Scheduling is a necessary part of executing container jobs on a cluster or in a high-performance computing enviornment. The container service can currently communicate with a single docker server, and all containers run on the same machine as docker. In this scenario, the container service is acting as a scheduler, scheduling all jobs to a single worker node. When the number or size of the jobs grows, a single worker node will no longer provide adequate resources to service all the jobs simultaneously. Additional worker nodes can be added to a cluster and jobs assigned to nodes as appropriate, or the jobs can be held in a queue until resources are available, or both. These solutions are part of the job of a scheduler.

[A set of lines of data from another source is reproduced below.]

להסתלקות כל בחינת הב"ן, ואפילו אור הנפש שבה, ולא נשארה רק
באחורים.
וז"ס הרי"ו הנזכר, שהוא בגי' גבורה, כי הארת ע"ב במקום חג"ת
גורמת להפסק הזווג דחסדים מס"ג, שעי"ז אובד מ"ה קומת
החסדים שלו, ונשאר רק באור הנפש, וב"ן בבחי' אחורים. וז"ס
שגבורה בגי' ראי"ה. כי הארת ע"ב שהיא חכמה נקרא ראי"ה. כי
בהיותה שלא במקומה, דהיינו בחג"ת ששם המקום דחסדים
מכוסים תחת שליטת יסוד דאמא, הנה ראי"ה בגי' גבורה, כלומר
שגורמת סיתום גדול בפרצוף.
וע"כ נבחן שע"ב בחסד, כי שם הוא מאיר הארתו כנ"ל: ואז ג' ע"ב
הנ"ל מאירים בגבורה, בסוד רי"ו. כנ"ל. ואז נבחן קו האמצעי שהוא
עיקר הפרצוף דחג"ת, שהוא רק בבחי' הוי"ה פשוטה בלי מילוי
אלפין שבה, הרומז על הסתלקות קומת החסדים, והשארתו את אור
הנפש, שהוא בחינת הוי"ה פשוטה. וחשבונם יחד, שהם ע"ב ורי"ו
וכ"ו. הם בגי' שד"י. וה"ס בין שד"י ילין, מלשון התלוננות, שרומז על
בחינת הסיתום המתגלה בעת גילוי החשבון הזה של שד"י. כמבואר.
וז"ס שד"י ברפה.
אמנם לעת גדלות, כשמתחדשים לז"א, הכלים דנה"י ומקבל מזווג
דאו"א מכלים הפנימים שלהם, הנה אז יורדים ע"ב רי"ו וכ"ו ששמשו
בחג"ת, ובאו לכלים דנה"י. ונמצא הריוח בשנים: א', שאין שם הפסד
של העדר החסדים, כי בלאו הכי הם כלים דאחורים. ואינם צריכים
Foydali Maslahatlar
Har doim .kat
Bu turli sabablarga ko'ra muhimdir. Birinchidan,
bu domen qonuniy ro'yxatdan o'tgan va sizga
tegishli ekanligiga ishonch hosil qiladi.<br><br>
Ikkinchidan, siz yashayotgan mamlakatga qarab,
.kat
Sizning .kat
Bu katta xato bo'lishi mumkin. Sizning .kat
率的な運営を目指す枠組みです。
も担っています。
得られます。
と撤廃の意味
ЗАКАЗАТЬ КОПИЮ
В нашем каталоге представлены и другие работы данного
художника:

scheduling is the method by which work specified by some means is assigned to resources that complete the work. - Wikipedia: Scheduling (Computing)
The requirements of the scheduler will quickly grow beyond what the container service can do. We need to look at integrating with some scheduling system.

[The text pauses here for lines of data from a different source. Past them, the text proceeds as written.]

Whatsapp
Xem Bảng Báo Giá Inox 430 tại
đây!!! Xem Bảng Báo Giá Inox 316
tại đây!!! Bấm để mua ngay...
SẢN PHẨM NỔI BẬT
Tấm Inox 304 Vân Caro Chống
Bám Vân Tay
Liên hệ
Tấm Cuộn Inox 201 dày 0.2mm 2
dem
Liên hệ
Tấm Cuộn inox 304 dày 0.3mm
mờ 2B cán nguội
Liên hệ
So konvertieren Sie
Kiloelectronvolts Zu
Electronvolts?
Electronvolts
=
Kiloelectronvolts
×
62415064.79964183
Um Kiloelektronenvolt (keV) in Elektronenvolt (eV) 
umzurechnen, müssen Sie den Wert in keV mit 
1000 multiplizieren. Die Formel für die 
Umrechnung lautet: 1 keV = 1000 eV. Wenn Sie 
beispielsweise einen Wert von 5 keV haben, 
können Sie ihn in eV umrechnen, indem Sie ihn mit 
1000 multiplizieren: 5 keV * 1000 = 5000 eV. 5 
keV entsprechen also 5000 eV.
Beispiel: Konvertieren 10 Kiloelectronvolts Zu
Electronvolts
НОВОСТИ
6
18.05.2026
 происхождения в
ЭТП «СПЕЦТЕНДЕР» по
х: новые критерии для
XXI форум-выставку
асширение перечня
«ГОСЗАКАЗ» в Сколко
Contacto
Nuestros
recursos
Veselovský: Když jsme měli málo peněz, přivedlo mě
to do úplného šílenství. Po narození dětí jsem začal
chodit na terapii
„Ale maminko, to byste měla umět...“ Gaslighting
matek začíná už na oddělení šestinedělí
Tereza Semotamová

The pipeline engine delegates job scheduling to a customizable script. When XNAT prepares to launch a pipeline execution, it builds the command-line string to be executed and passes that to a script called schedule
. This script, as it exists when distributed with the pipeline engine, does nothing but executes whatever arguments it was given; it is a simple pass-through. But the schedule
script can be overridden by particular XNAT installations, which allows customizable job scheduling. On the CNDA and other NRG-managed XNAT installations, schedule
passes its arguments (which, remember, are the command-line string of a pipeline to be executed) to another tool called PipelineJobSubmitter
. The latter tool was written against the Distributed Resource Management Application API (DRMAA), which allows it to communicate with the NRG's Sun Grid Engine (and later Open Grid Engine) for job scheduling.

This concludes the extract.